At the same time, the paperback edition of All the President's Men was atop that bestseller list and the film All the President's Men was the biggest box-office success in the land. All of these successes made both authors wealthy.

==Legacy==
The book was the last collaboration between Woodward and Bernstein; quite dissimilar in personality, and with different approaches towards their newfound wealth, they soon went their separate ways, although they have remained close friends. In 2005, Bernstein wrote an afterword for Woodward's book The Secret Man: The Story of Watergate's Deep Throat, which detailed Woodward's relationship with FBI Associate Director Mark Felt, the notorious anonymous source known as "Deep Throat" who provided critical information to Woodward during their investigation of Watergate. The pair reunited in 2012 for a Washington Post op-ed column. In it they said that subsequent archival evidence and other historical accounts indicated that in the words of the column's title, "Nixon was far worse than we thought." Making reference to The Final Days, the pair said that their inclusion of anti-Semitic remarks and attitudes by Nixon in the book had been borne out by later revelations. The pair also sat for a joint retrospective '40 years later' interview on their Watergate reporting with CBS in 2014.

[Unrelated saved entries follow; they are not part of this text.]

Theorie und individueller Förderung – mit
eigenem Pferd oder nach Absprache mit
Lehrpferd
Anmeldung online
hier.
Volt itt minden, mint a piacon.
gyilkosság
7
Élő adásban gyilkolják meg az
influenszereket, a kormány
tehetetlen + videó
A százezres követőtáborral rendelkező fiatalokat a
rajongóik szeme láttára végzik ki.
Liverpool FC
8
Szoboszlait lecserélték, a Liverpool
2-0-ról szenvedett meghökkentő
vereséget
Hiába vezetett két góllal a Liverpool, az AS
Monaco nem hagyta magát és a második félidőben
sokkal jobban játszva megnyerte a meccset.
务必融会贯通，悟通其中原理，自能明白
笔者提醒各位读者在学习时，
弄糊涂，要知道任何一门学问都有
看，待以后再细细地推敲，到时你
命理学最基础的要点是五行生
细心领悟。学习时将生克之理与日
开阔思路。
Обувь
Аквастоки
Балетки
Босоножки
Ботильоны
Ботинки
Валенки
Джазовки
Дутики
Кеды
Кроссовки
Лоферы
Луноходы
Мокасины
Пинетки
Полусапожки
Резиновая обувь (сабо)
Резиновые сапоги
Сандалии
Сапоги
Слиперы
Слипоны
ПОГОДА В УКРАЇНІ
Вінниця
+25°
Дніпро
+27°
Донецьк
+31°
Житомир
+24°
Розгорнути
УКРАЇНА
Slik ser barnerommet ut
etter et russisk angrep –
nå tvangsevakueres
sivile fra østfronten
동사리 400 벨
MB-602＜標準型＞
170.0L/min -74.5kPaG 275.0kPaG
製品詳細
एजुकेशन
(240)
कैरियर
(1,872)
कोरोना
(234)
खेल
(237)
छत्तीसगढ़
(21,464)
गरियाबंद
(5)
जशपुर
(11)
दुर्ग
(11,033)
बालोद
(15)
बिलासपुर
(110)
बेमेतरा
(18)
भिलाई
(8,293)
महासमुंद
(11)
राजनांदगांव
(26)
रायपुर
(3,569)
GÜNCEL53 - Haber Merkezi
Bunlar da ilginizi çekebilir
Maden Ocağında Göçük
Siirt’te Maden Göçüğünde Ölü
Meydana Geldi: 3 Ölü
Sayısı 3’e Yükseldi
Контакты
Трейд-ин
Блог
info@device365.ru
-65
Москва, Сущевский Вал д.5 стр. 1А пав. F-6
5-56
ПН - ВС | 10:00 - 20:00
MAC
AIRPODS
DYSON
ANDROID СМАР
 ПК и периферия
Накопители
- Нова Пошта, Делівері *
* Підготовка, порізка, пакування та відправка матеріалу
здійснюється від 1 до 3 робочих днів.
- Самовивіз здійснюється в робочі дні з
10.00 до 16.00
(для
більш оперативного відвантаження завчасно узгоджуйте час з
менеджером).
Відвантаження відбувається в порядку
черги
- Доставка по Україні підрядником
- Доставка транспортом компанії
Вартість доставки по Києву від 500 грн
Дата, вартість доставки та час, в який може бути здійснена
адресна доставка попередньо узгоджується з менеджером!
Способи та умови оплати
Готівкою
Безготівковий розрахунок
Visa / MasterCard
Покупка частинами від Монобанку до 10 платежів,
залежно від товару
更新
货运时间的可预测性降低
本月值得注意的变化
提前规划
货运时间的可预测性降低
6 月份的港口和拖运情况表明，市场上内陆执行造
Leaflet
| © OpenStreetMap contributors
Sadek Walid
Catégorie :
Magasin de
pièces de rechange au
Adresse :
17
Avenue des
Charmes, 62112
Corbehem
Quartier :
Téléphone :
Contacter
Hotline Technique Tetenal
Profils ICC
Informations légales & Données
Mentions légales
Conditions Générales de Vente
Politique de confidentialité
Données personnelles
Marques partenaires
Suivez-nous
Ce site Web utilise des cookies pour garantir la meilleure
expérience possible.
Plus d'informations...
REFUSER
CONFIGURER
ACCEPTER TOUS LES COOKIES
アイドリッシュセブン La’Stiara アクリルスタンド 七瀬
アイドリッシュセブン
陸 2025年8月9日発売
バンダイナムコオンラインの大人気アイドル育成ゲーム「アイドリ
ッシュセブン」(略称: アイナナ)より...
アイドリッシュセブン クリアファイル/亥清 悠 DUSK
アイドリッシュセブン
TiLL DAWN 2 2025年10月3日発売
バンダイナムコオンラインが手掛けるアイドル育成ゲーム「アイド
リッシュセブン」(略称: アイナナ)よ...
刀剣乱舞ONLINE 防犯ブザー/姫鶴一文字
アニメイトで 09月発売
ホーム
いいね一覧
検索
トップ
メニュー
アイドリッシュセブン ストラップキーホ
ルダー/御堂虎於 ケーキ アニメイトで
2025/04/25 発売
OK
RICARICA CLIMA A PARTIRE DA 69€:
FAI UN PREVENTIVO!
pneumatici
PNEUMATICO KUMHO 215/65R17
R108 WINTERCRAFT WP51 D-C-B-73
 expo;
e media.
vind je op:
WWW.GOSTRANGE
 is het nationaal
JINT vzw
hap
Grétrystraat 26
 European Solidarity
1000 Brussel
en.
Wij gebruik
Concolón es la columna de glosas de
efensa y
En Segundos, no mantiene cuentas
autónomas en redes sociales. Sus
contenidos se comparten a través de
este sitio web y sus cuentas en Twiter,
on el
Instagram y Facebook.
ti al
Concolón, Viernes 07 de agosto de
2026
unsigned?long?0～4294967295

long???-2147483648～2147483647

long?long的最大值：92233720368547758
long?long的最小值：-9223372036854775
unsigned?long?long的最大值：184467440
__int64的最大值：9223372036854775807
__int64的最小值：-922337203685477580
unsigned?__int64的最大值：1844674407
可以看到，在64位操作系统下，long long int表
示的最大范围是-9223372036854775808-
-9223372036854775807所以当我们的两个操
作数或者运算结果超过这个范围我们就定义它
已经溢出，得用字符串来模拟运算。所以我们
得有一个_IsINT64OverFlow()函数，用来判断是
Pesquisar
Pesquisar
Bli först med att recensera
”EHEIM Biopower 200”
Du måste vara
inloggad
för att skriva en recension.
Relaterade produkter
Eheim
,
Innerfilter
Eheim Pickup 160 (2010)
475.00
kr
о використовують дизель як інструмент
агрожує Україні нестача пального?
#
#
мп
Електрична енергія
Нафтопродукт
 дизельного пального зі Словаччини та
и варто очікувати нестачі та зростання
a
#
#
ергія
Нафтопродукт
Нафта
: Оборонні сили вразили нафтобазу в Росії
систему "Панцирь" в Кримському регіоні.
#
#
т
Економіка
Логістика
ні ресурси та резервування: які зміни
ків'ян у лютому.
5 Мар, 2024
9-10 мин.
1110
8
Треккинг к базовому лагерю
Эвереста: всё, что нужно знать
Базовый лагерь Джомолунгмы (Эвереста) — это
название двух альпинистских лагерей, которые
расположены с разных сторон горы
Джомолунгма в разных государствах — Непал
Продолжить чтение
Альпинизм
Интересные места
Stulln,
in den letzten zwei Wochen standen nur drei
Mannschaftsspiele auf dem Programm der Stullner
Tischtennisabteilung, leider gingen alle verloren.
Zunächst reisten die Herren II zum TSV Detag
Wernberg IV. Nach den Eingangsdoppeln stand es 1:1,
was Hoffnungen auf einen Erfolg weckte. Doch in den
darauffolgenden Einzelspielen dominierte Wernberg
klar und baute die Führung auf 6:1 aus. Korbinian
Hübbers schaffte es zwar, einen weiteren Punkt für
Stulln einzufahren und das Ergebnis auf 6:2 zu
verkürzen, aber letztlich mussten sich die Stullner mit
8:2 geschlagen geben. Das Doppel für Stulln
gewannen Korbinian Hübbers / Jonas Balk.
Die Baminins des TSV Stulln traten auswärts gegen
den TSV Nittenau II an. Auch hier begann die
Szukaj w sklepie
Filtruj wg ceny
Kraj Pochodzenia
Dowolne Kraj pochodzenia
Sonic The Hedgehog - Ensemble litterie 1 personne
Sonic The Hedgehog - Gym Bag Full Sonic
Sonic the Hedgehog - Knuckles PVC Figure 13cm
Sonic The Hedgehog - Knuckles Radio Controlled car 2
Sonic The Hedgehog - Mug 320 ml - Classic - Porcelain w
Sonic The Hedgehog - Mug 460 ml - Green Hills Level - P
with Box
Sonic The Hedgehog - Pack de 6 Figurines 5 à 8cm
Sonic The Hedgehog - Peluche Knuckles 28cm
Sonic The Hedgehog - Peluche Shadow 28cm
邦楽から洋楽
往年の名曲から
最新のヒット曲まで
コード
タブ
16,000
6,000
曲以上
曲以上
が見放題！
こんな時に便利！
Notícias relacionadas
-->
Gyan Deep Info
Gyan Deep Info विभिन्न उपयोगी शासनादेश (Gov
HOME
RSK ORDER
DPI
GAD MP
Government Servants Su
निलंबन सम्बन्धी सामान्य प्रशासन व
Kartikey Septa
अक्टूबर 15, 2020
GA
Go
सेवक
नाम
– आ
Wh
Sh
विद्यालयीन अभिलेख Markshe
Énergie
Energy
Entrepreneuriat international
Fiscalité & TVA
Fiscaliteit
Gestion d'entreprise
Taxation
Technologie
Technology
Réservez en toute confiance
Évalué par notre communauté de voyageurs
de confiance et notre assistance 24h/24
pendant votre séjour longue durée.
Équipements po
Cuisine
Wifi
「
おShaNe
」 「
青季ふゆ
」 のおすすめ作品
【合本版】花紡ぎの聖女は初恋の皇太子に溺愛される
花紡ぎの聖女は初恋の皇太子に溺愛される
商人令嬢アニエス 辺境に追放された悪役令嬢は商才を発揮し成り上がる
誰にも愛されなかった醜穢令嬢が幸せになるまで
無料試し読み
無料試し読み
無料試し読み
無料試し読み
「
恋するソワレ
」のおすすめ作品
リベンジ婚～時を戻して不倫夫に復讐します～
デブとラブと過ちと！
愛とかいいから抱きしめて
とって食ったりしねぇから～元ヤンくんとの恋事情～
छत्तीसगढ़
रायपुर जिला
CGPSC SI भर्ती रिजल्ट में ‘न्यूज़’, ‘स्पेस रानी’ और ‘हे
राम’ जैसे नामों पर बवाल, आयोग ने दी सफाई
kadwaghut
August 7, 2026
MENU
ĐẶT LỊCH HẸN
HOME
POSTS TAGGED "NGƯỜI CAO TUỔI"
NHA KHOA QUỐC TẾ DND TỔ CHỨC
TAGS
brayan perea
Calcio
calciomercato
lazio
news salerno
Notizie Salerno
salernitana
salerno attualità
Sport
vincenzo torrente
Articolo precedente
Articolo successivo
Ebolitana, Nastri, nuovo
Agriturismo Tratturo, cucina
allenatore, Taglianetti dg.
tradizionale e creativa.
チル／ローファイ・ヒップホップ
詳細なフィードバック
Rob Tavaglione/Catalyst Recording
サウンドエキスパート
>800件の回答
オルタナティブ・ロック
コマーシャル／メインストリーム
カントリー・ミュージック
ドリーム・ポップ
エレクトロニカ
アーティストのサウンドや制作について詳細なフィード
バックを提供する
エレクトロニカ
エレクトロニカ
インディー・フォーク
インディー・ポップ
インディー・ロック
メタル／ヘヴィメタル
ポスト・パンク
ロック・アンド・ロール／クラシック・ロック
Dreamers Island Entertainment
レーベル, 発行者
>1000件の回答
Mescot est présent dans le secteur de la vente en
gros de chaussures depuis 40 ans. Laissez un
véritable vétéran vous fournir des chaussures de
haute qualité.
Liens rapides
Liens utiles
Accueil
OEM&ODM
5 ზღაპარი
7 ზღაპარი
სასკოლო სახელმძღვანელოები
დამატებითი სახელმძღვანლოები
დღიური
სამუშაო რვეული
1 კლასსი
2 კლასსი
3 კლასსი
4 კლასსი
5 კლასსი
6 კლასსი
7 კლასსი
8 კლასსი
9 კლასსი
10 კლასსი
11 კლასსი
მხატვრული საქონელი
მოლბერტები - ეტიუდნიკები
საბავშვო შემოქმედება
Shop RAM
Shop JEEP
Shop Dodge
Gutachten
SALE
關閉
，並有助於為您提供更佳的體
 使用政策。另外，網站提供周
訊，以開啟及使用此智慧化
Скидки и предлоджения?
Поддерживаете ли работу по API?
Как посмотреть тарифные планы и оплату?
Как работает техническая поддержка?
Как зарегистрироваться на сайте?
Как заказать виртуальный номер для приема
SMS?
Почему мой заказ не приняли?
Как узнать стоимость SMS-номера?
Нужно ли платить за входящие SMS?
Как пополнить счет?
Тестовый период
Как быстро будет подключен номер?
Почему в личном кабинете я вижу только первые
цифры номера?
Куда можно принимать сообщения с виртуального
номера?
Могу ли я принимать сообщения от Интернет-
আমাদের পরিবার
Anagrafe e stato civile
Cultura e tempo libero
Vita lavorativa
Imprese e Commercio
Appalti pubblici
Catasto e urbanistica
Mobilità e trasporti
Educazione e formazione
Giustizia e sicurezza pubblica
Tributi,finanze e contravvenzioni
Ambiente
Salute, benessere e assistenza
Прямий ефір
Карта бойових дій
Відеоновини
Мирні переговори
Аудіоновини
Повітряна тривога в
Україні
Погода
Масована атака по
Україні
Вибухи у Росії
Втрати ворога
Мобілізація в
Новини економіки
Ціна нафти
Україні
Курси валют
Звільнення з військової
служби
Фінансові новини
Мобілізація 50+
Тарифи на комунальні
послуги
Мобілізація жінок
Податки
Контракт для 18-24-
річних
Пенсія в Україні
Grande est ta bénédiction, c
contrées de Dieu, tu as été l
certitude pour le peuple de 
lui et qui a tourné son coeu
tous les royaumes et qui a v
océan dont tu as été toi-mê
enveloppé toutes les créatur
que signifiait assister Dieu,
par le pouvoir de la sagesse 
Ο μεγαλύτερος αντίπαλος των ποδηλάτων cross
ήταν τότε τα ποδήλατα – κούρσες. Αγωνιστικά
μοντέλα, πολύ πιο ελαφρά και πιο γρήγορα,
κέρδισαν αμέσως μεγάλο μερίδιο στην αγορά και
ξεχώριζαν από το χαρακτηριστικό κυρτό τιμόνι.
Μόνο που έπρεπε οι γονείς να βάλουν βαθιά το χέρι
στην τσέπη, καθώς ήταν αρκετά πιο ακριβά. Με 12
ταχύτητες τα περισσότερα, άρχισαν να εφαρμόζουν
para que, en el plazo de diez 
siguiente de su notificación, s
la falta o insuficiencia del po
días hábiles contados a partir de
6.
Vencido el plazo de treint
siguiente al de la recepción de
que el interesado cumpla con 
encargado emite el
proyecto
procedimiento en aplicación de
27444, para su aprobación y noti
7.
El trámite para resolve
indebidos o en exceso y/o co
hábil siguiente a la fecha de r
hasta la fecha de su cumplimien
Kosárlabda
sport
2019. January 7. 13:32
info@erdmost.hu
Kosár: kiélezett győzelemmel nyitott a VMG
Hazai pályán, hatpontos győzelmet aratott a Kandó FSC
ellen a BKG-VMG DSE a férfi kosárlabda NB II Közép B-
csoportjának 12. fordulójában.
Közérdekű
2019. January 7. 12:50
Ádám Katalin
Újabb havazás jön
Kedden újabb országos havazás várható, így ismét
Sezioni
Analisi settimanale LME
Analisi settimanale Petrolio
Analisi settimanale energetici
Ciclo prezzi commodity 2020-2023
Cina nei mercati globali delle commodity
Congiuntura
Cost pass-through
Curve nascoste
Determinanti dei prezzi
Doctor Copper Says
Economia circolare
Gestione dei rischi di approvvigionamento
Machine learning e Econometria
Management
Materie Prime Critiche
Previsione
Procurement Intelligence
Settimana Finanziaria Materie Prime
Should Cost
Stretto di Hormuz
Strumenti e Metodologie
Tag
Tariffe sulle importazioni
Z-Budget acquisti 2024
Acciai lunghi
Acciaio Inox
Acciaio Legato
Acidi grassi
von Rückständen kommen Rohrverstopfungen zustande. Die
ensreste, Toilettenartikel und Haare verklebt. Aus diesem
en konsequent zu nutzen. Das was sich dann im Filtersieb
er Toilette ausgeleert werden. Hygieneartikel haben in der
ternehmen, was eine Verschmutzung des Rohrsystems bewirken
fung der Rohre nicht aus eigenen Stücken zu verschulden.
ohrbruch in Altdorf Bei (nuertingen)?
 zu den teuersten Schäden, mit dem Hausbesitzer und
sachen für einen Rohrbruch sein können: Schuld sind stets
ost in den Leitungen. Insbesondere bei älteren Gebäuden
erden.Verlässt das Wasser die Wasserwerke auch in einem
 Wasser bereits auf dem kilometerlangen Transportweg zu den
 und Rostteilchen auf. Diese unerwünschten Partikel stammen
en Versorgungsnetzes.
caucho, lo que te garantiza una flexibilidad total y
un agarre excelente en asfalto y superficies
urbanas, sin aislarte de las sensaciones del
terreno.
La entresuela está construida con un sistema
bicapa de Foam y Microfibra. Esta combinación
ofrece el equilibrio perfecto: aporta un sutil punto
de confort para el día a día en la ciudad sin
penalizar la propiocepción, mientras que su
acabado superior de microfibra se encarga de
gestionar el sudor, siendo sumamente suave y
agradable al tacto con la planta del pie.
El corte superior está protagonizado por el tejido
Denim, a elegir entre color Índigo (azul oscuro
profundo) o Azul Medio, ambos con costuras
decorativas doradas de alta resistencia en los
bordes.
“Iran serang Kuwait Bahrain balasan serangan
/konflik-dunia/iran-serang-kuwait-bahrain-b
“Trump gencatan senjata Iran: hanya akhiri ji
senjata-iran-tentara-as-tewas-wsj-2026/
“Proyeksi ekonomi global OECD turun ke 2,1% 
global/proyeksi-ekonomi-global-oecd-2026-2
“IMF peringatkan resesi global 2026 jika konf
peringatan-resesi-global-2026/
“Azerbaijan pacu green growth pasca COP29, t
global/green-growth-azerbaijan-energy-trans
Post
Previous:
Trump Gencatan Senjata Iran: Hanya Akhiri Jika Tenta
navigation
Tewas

In his 1978 memoir RN: The Memoirs of Richard Nixon, the former president gave an account of the famous night-before-resignation-announcement scene that presents it as shorter and more business-like, but allows that his sense of "agony" and "loss" became "most acute" for him that night. Kissinger's 1982 memoir Years of Upheaval calls the Woodward and Bernstein narrative "an unfeeling account" but presents a description of the encounter that is not that far away from theirs. Both Nixon and Kissinger have the encounter starting in the Lincoln Sitting Room but ending in the Lincoln Bedroom.

==In other media==
In 1989, a television adaptation of the book, also named The Final Days, aired. It starred Lane Smith as Nixon. It was nominated for five Primetime Emmy Awards and one Golden Globe Award.

In the late 1970s, Saturday Night Live featured a recurring sketch parodying some of the scenes described in the book with Dan Aykroyd as Nixon, John Belushi as Kissinger, Chevy Chase as David Eisenhower and Gilda Radner as Julie Nixon Eisenhower.